Arizona gov. rejects school ‘quarantine’
PHOENIX — Despite the state’s surge of coronavirus cases, Arizona Gov. Doug Ducey on Saturday rejected the state’s top education official’s call for him to order public schools to use only distance learning for the next two weeks unless they have waivers from health officials.
“Given the severity of our state’s situation and the virus’s trajectory after the holiday period,” schools need a “twoweek quarantine period” for education leaders and local officials to use local health data “to decide the appropriate instruction model for their communities,” Superintendent of Public Instruction Kathy Hoffman said in a Twitter thread.
Hoffman called for the twoweek “quarantine period” for schools after the Department of Health Services on Saturday — the second day of the new year — reported nearly 8,900 additional known COVID-19 cases, giving the state a two-day pandemic high for new cases.

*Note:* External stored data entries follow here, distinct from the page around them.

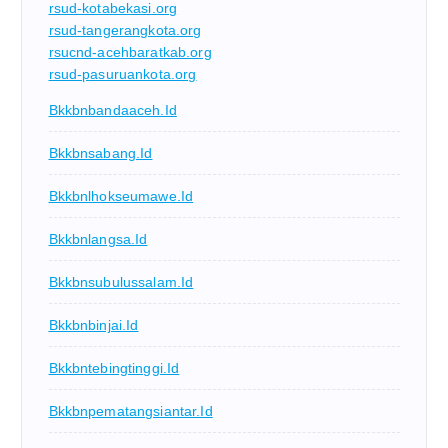
rsud-kotabekasi.org
rsud-tangerangkota.org
rsucnd-acehbaratkab.org
rsud-pasuruankota.org
Bkkbnbandaaceh.id
Bkkbnsabang.id
Bkkbnlhokseumawe.id
Bkkbnlangsa.id
Bkkbnsubulussalam.id
Bkkbnbinjai.id
Bkkbntebingtinggi.id
Bkkbnpematangsiantar.id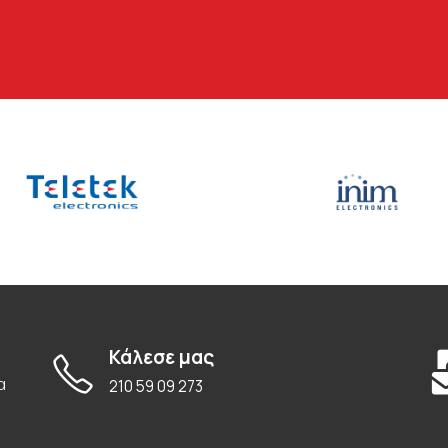
Κάλεσε μας
α
210 59 09 273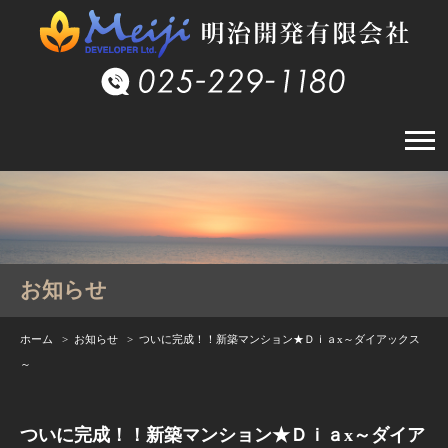
お知らせ
ホーム
>
お知らせ
> ついに完成！！新築マンション★Ｄｉａx～ダイアックス
～
ついに完成！！新築マンション★Ｄｉａx～ダイア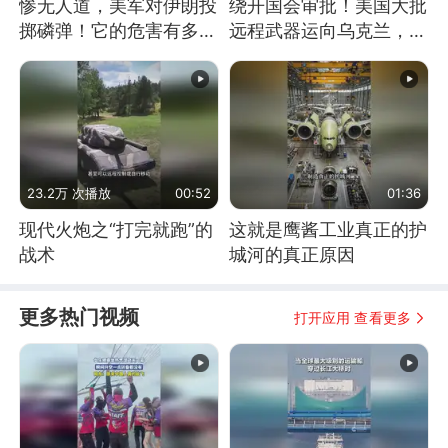
惨无人道，美军对伊朗投
绕开国会审批！美国大批
掷磷弹！它的危害有多
远程武器运向乌克兰，集
大？
中打击俄纵深目标
23.2万 次播放
00:52
01:36
现代火炮之“打完就跑”的
这就是鹰酱工业真正的护
战术
城河的真正原因
更多热门视频
打开应用 查看更多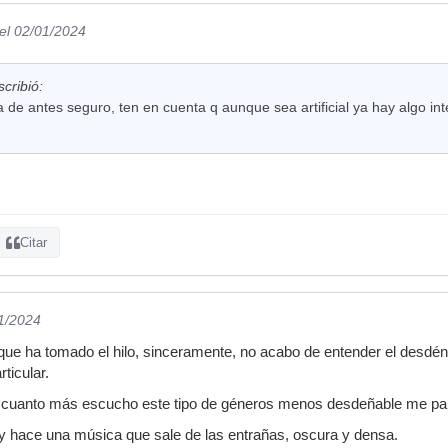
el 02/01/2024
cribió:
 de antes seguro, ten en cuenta q aunque sea artificial ya hay algo inte
Citar
01/2024
 que ha tomado el hilo, sinceramente, no acabo de entender el desdén h
ticular.
ro cuanto más escucho este tipo de géneros menos desdeñable me pa
 hace una música que sale de las entrañas, oscura y densa.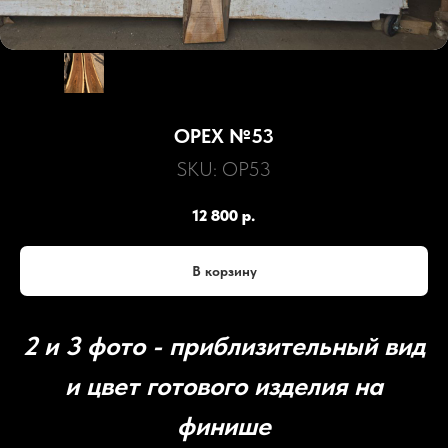
ОРЕХ №53
SKU:
OР53
12 800
р.
В корзину
2 и 3 фото - приблизительный вид
и цвет готового изделия на
финише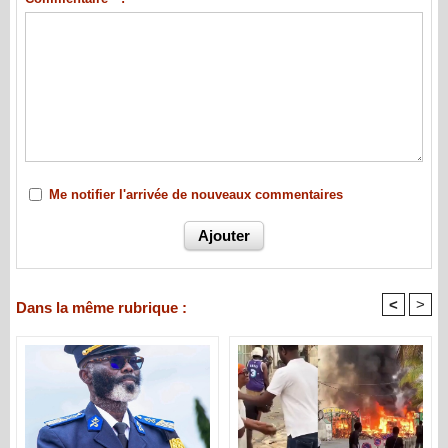
Me notifier l'arrivée de nouveaux commentaires
<
>
Dans la même rubrique :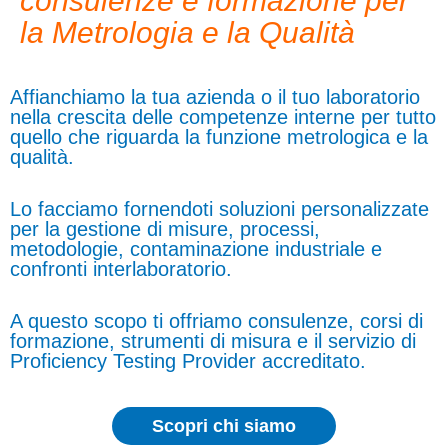
consulenze e formazione per
la Metrologia e la Qualità
Affianchiamo la tua azienda o il tuo laboratorio
nella crescita delle competenze interne per tutto
quello che riguarda la funzione metrologica e la
qualità.
Lo facciamo fornendoti soluzioni personalizzate
per la gestione di misure, processi,
metodologie, contaminazione industriale e
confronti interlaboratorio.
A questo scopo ti offriamo consulenze, corsi di
formazione, strumenti di misura e il servizio di
Proficiency Testing Provider accreditato.
Scopri chi siamo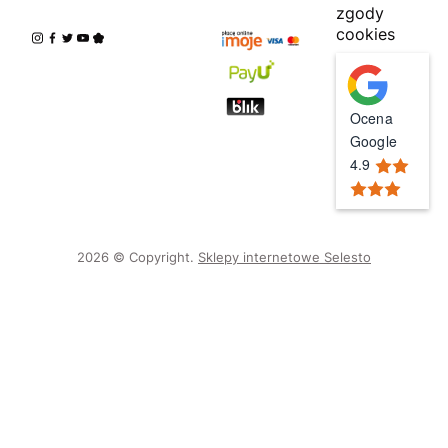
zgody
cookies
Ocena
Google
4.9
2026 © Copyright.
Sklepy internetowe Selesto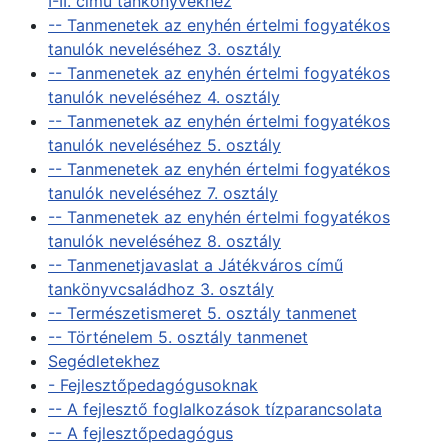
I-II. című tankönyvekhez
-- Tanmenetek az enyhén értelmi fogyatékos
tanulók neveléséhez 3. osztály
-- Tanmenetek az enyhén értelmi fogyatékos
tanulók neveléséhez 4. osztály
-- Tanmenetek az enyhén értelmi fogyatékos
tanulók neveléséhez 5. osztály
-- Tanmenetek az enyhén értelmi fogyatékos
tanulók neveléséhez 7. osztály
-- Tanmenetek az enyhén értelmi fogyatékos
tanulók neveléséhez 8. osztály
-- Tanmenetjavaslat a Játékváros című
tankönyvcsaládhoz 3. osztály
-- Természetismeret 5. osztály tanmenet
-- Történelem 5. osztály tanmenet
Segédletekhez
- Fejlesztőpedagógusoknak
-- A fejlesztő foglalkozások tízparancsolata
-- A fejlesztőpedagógus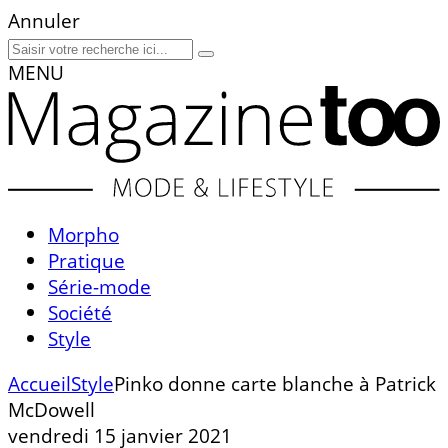
Annuler
MENU
Morpho
Pratique
Série-mode
Société
Style
Accueil
Style
Pinko donne carte blanche à Patrick
McDowell
vendredi 15 janvier 2021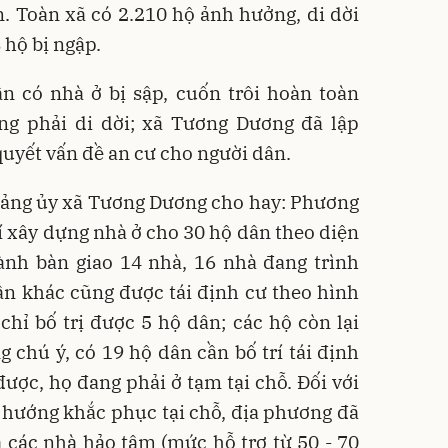
Toàn xã có 2.210 hộ ảnh hưởng, di dời
hộ bị ngập.
n có nhà ở bị sập, cuốn trôi hoàn toàn
ặng phải di dời; xã Tương Dương đã lập
quyết vấn đề an cư cho người dân.
Đảng ủy xã Tương Dương cho hay: Phương
rí xây dựng nhà ở cho 30 hộ dân theo diện
ành bàn giao 14 nhà, 16 nhà đang trình
ân khác cũng được tái định cư theo hình
hỉ bố trị được 5 hộ dân; các hộ còn lại
 chú ý, có 19 hộ dân cần bố trí tái định
ược, họ đang phải ở tạm tại chỗ. Đối với
o hướng khắc phục tại chỗ, địa phương đã
 các nhà hảo tâm (mức hỗ trợ từ 50 - 70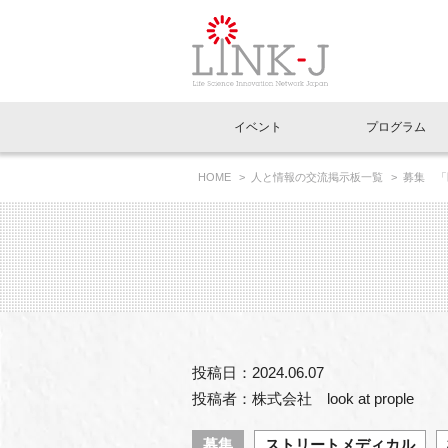
一般社団法人LI
イベント
プログラム
FAQ
イベントお知らせメール登録
HOME
人と情報の交流掲示板一覧
募集 「
イベント一覧
インタビュー・コラム一覧
ニュース一覧
Out of Box相談室
理事長挨拶
特別会員一覧
ラウンジ・会議室
LINK-J主催・共催
スペシャルインタビュー
トピック
特別
プレ
国内外連携
専用メニューはこちら
アクセス
LINK-J協賛・協力
連載コラム
メディア情報
出展
海外
組織概要
過去イベント
事務局だより
アクセラレーション
マイ
イベ
投稿日：2024.06.07
協賛・協力
施設
投稿者：株式会社 look at prople
募集
ストリートメディカル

However, Ducey spokesman C.J. Karamargin said the governor “will not be considering this request or issuing this kind of mandate. This is a local decision. The online option is already available, and the governor has repeatedly made his preference clear: Kids have already lost out on a lot of learning, and he wants schools opened, safely.”
Ducey, a Republican, and Hoffman, a Democrat, were aligned last spring when he ordered schools closed because of the coronavirus, but she voiced reservations during the fall as he urged schools to provide in-person learning.
Guidelines issued by Ducey’s administration during the fall let students continue with in-person classes beyond what earlier guidance would have recommended.
Many Arizona school districts in recent months have provided hybrid learning that includes both distanced and in-person instruction, while others either were already on remote learning or returning to it this month.
Many schools are set to resume classes in the coming week after the winter holidays.